= Lucy Giles =

British Army officer (born 1969)

Colonel Lucy Margaret Giles CBE (born 1969) is a former British Army officer. In 2016, she was the first woman appointed as a College Commander at the Royal Military Academy Sandhurst, and was later President of the Army Officer Selection Board and Colonel Commandant of the Royal Logistic Corps.
==Early life==
Born in Yeovil, Somerset, in June 1969, Giles was educated at King Arthur's School, Wincanton, and then in the sixth form of Sexey's School, Bruton. She studied Biology at the University of Exeter, where she joined the Officers' Training Corps. On 29 September 1989, while at Exeter, she was commissioned as a 2nd Lieutenant into the Territorial Army and the Women's Royal Army Corps.
==Career==
On 5 January 1991, Giles transferred as a 2nd Lieutenant to the Regular Army's Royal Corps of Transport. She was promoted to Captain in the Royal Logistic Corps in April 1995. In June 2011, she was promoted from Major to Lt. Colonel, and then in December 2018 to full Colonel.

In the British Army, Giles served on operations in Sierra Leone, East Timor, Bosnia, Iraq, Northern Ireland, and Afghanistan. Soon after a tour of Northern Ireland, she took a short maternity leave, and within a year became the first woman given command of 47 Air Despatch Squadron, a unit transporting supplies by air to British troops around the world. In January 2016, she was appointed as college commander at Sandhurst, commanding New College, where Officer Cadets spend the second and third terms of their three-term Commissioning Course. This was not the post of Commandant of Sandhurst, at the time held by Major General Paul Nanson.

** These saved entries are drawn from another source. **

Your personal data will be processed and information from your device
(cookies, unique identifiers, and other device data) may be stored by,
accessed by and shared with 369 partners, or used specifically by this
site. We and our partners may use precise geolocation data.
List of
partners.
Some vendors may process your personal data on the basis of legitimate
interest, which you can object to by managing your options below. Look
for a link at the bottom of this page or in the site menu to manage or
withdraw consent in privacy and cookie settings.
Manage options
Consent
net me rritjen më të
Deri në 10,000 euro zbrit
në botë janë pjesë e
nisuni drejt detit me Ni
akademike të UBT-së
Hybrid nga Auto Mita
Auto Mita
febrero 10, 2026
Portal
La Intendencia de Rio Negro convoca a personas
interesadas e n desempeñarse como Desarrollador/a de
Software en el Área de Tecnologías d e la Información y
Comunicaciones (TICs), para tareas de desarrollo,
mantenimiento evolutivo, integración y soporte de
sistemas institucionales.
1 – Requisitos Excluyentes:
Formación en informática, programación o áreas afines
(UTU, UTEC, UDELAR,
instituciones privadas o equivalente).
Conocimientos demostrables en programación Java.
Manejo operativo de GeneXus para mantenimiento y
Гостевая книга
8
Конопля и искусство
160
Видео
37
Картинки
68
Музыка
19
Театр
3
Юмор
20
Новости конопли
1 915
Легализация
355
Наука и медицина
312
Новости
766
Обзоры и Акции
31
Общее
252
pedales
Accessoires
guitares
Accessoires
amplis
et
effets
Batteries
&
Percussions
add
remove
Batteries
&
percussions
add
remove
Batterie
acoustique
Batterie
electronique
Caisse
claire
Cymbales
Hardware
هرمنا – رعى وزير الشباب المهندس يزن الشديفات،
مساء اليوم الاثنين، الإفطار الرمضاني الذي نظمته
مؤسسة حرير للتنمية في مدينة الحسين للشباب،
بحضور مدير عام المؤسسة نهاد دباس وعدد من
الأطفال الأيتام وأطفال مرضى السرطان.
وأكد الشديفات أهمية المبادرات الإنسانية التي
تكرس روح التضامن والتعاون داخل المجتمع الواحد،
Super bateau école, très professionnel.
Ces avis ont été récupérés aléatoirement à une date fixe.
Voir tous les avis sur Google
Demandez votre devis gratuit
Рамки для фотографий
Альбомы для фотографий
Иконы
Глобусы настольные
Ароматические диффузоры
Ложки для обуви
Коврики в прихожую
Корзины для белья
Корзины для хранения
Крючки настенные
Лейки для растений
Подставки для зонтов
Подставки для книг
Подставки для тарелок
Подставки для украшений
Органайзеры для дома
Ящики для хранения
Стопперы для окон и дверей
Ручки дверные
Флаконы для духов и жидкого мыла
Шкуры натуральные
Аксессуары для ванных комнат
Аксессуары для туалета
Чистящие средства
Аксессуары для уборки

From 2019 to 2022, Giles was President of the Army Officer Selection Board at Westbury, Wiltshire.

On 1 January 2025, Giles became Colonel Commandant of the Royal Logistic Corps. She retired from the army as a Colonel on 5 January 2026.

==Personal life==
In 1998, Giles married a Royal Artillery officer, Nicholas Pond, now a retired Brigadier. They have a son and a daughter.

==Honours==
- 2017: Honorary degree, University of Exeter
- 1 August 2021: Honorary Colonel of the Exeter University Officers Training Corps (succeeding Lieutenant-General Sir Christopher Tickell)
- 2024 New Year Honours: Commander of the Order of the British Empire (Military Division).